Back under the tractor, looking for clues. Then... something I had noticed while mowing, but failed to register, came rushing into my mind. As I rolled along over irregularities in the lawn, I noticed the shift lever moving forward and back in its slot, as opposed to staying next to the gear number I had selected. Should have been a big red flag, but I ignored it at the time. 

So... under the tractor looking at everything, trying to see/imagine what could put stress on the linkage and also cause the shift level to move to and fro. 

I started looking at the transaxle and tried to grasp how and where it was attached to the chassis. Eventually, my eyes landed on a bracket that came down from the chassis along side the transaxle. This bracket had a hole in it, and lo and behold a threaded recess in the transaxle behind it! Checked the other side, and there was a matching one there! Also without its bolt. 

Used a small brush and some compressed air to blow out the holes. Had to get a BIG pry bar in there on the top of the transaxle and lever against the underside of the chassis a little to get the brackets and threaded holes to line up. 

If you look at the diagram above, where the two red arrows are, you will see the (missing) bolts are #6 and the brackets are #5 and 113.

So, I ordered up another linkage and the bolts, and put it all together again. It now shifts just fine, and the shift lever stays put next to whichever gear number you select. 

My theory is that with the transaxle not attached on the front (this is the shame on me part, for not maintaining the darn thing better) it was free to pivot up and down on the rear fasteners. The only thing limiting the travel as it pivoted was the shift linkage, which was not designed to take that much force. 

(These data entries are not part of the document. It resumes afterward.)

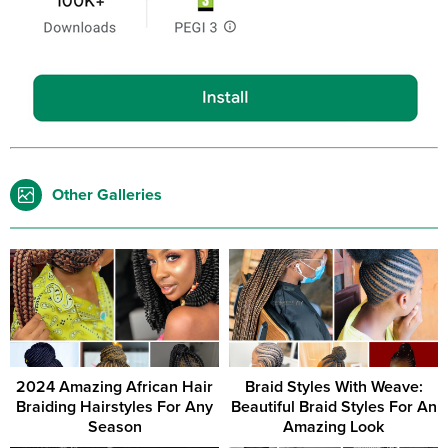
Other Galleries
2024 Amazing African Hair
Braid Styles With Weave:
Braiding Hairstyles For Any
Beautiful Braid Styles For An
Season
Amazing Look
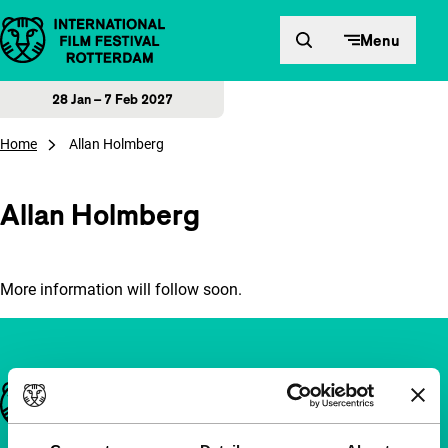
Skip to content
Menu
28 Jan – 7 Feb 2027
Home
Allan Holmberg
Allan Holmberg
More information will follow soon.
Important links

So, CHECK THOSE CHASSIS BOLTS! :fineprint


----------



## Bill Kapaun (May 8, 2007)

You can often find Craftsman parts by Google, using AYP + part#

In the case of your part-
AYP 166231

It appears there may be a few slightly cheaper options.


----------



## Emoto (Jul 7, 2016)

Bill Kapaun said:


> You can often find Craftsman parts by Google, using AYP + part#
> 
> In the case of your part-
> AYP 166231
> ...


Good tip. thanks! 

Hopefully, I won't find myself needing another shifter link any time soon, but for things like blades, that will come in handy.


----------



## Emoto (Jul 7, 2016)

Damn thing broke on me again today. Tomorrow will get out there and under it and see if my chassis brackets are loose again.


----------



## Emoto (Jul 7, 2016)

Well, the part arrived, so I dug into it today. 

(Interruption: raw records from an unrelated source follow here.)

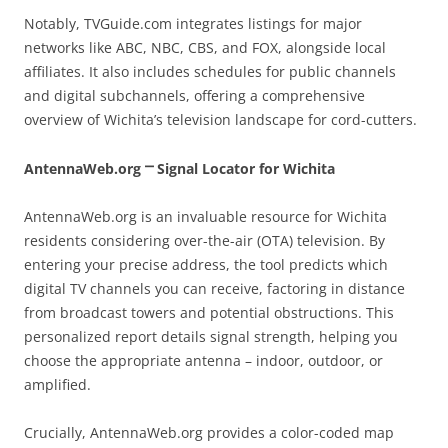
Notably, TVGuide.com integrates listings for major
networks like ABC, NBC, CBS, and FOX, alongside local
affiliates. It also includes schedules for public channels
and digital subchannels, offering a comprehensive
overview of Wichita’s television landscape for cord-cutters.
AntennaWeb.org ⎻ Signal Locator for Wichita
AntennaWeb.org is an invaluable resource for Wichita
residents considering over-the-air (OTA) television. By
entering your precise address, the tool predicts which
digital TV channels you can receive, factoring in distance
from broadcast towers and potential obstructions. This
personalized report details signal strength, helping you
choose the appropriate antenna – indoor, outdoor, or
amplified.
Crucially, AntennaWeb.org provides a color-coded map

It is now clear to me that I am an idiot, because I did not take my own advice and check the bolts lost as described in post #1. 

That's right, they were gone again, thus allowing the transaxle to move and put stress on the linkage that it was not designed to handle. New bolts purchased and installed with Loctite. When it is light tomorrow, I will go out and put a dab of paint on the bolt heads where they meet the chassis, so that I can eyeball them and see if there has been movement without actually having to put a wrench into play. 

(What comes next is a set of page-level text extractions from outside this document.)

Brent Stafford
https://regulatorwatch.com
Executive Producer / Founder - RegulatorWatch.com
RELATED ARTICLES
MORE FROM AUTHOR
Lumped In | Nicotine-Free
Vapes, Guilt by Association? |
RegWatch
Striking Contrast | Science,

Apparently, I must eyeball them before each mowing.


----------



## R krick (May 17, 2021)

Same is happening with mine, glad I checked out you post cause I couldn’t figure out why linkage broke twice, thank you


----------



## mthopeful (Jul 3, 2021)

Emoto said:


> Well, the part arrived, so I dug into it today.
> 
> It is now clear to me that I am an idiot, because I did not take my own advice and check the bolts lost as described in post #1.
> 
> ...


Same thing has happened to me exactly. Bolts came out 2x. Replacing the linkage today. Assuming the locktite worked?


----------



## R krick (May 17, 2021)

Emoto said:


> So, my 15 year old Sears Craftsman lawn tractor (model # 917271830 Craftsman 21 hp, 42 in. Deck) stopped shifting one day, while I was mowing my huuuuuge 1.3 acre estate. :argh:
> 
> It was stuck in gear, so I proceeded to do the best job I could finishing up without reverse or neutral.
> 
> ...


Same happened to mine, but replacement bolts were tapered and probably threads on trans slightly worn . Replaced them with longer untapered bolts and lock washers, they seem to be holding good so far but I check them every mow!


----------



## dbacion (3 mo ago)

Any one know the part number for the bolts


----------